Trends are passing and education is always of importance. Maybe because I have a Ladin speaking father and a German speaking mother that I reflect a lot on the significance of words. If we leave each other with a farewell of ‘salve’ it is because we are meaning ‘vale atque salve’ – goodbye and keep well (the Latin was used when bidding farewell to the deceased!). Similarly, ‘buon appetito’ would literally be an invitation to the seated to eat as much as possible! Perhaps this is not what we intend when we use it nowadays, although once the master of the house would use it with the servants to make them aware how generous he was being! As it stands in our restaurant, we refrain from wishing guests ‘buon appetito’.

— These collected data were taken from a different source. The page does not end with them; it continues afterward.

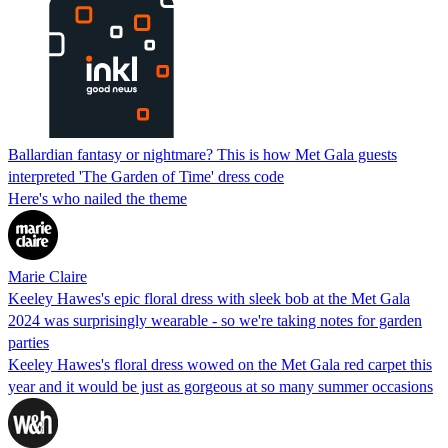
Ballardian fantasy or nightmare? This is how Met Gala guests
interpreted 'The Garden of Time' dress code
Here's who nailed the theme
Marie Claire
Keeley Hawes's epic floral dress with sleek bob at the Met Gala
2024 was surprisingly wearable - so we're taking notes for garden
parties
Keeley Hawes's floral dress wowed on the Met Gala red carpet this
year and it would be just as gorgeous at so many summer occasions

I am not saying that an educated person is better than an other, but certainly education is a way of interacting with others and demonstrating a form of respect. I find that an educated person is also an attractive one. To educate others who have never been educated or who have erred in their ways should be a mission for us all. My mother still speaks to us about the importance of a ‘Kinderstube’ – a place in the house where the kids can gather with the adults and learn all that is good about ways and manners and the good life generally. The ‘Ca’ Zoiosa’ of Vittorino da Feltre also comes to mind, he creating it to educate the seven children of Gianfrancesco Gonzaga, and which the teacher transformed in a school so as to educate the children of the aristocracy and the children of the poor farmers together in one place.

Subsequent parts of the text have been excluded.